Then comes the exciting bit: he stacks them. Create content in Manus, refine it in ChatGPT, and further refine it in Claude. It's a sophisticated workflow that requires understanding the strengths and limitations of each tool, knowing which performs best for specific tasks, and having the patience to move content between platforms.


This is simultaneously powerful and problematic. Powerful because those who invest time in learning these workflows gain significant advantages. Difficult because it creates a steeper learning curve, just as AI was supposed to democratise capability. ChatGPT's deep research feature, which launched in February, remains unknown to most users because it requires an extra click. That single click of friction meant 90 per cent of users never discovered a transformative capability sitting right in front of them.


The Copyright Wake-Up Call

One story from 2025 that crystallised the gap between hype and reality was the Deloitte incident. The consultancy had to pay the Australian government back £250,000 after AI-generated content in a report contained fabricated citations. The recommendations were apparently solid, but some of the supporting citations were invented wholesale.


The group was quick to point out that this wasn't a technology failure. It was a human failure. Someone didn't verify the output. "That's the same risk as if you let an intern do it," came the observation, cutting through the tendency to blame AI for mistakes that ultimately result from inadequate oversight.


This is where transparency becomes crucial. The Royal Institution of Chartered Surveyors released guidelines in 2025 that John found encouraging, particularly regarding accountability and the need to declare when AI is used. "If you're serving clients or you're delivering something to someone, you need to know how you're using AI to create that result," he insisted.


Clients increasingly expect their service providers to use AI. But they also expect transparency about how it's being deployed and, critically, how it affects pricing. If a law firm completes in minutes what used to take hours, should they still charge by the hour? The business model question is forcing uncomfortable conversations across professional services.


What 2026 Holds

As the conversation shifted to predictions, a clear theme emerged: 2026 will be about moving beyond experimentation and into genuine integration. The critical thinking, communication, and fundamentally human skills will matter more, not less. AI will handle the computationally heavy lifting, but someone still needs to ask the right questions, interpret the results, and decide what to do with the time saved.

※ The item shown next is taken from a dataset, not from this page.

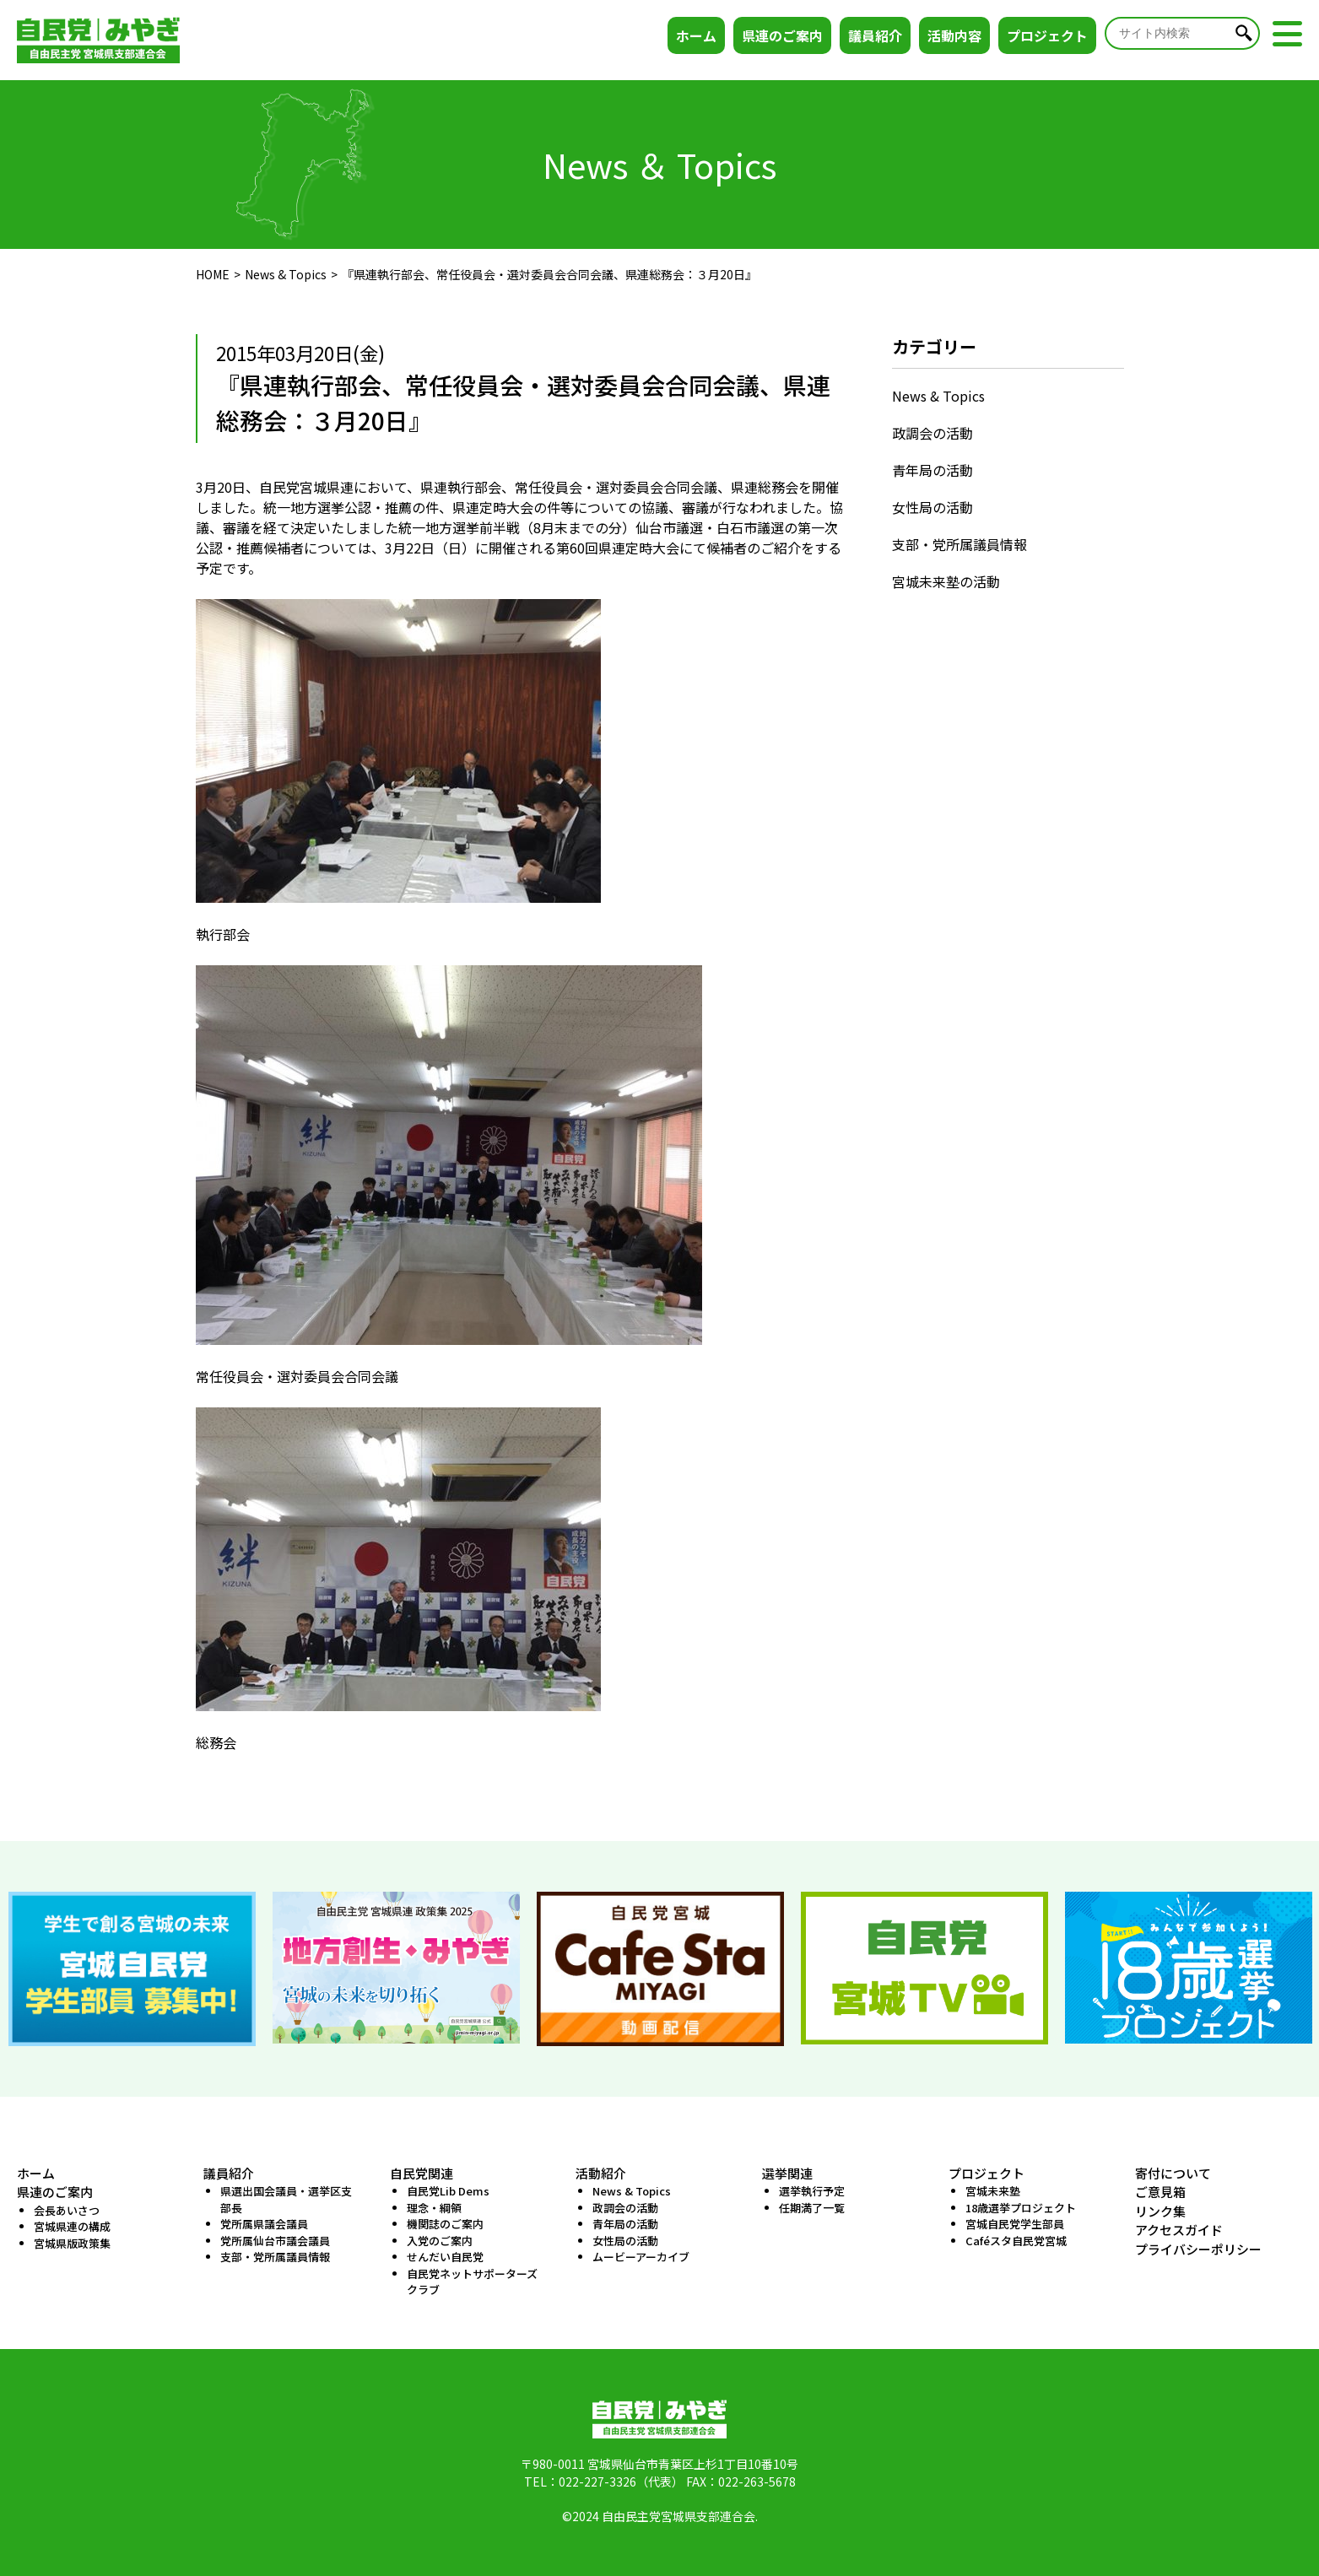 The height and width of the screenshot is (2576, 1319). What do you see at coordinates (286, 274) in the screenshot?
I see `News & Topics` at bounding box center [286, 274].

The Blurring Lines Between Tech and Consulting

John predicts we'll see the lines between consultancies and tech companies blur significantly. Accenture's £390 million acquisition of Consigli wasn't just a one-off deal; it's likely the beginning of a trend. Companies are making expensive bets on capabilities they can't build fast enough themselves. The question is whether they can successfully integrate these acquisitions or whether we'll see costly write-downs in a few years when the expected synergies fail to materialise.


The group debated whether we might see the reverse as well: tech companies acquiring consultancies to gain change management expertise and human-centric implementation skills. It's a fascinating inversion that speaks to a more profound truth about what AI actually requires to succeed.


Governance Gets Real

On the regulatory front, governance will become critical. Not the kind of theoretical governance that looks good in policy documents, but practical governance with someone actually empowered to orchestrate AI usage across an organisation.


John's three M model offers a framework: monitor, measure, and manage. Organisations often excel at the first two but fall on the third. The solution? Chief AI officers or champions who actually have the authority to guide implementation, not just document it.


The AGI Question

The conversation took an intriguing turn when discussing artificial general intelligence. John doesn't think we'll hit AGI in 2026, arguing that current large language models are fundamentally limited by their architecture. They work by understanding patterns, not by actually learning in the way humans do. His prediction: true AGI is still two to three years away, probably arriving around 2028 or 2029.


But a more controversial prediction emerged: humanoid robots doing ordinary tasks by the end of 2026. Not in controlled factory environments, but out in the world, serving people and performing services. John was sceptical, pointing to the vast gap between a robot that can perform one specific task very well and an autonomous humanoid that can navigate the messy complexity of human environments. We'll see who's right.


The Real Work Begins

What made this conversation valuable wasn't the predictions about what technology will emerge next year. It was the honest reckoning with what 2025 actually taught us: that the hard work isn't building the technology, it's integrating it into human systems. It's culture change, not software deployment. It's about answering uncomfortable questions about what people should do with their time, how business models need to evolve, and what we actually value about human work.


The trough of disillusionment that characterised 2025 wasn't a failure. It was necessary. It's when we stopped being dazzled by the magic trick and started asking how the trick actually works, what it costs, and whether it's really helping us solve the problems we need to solve.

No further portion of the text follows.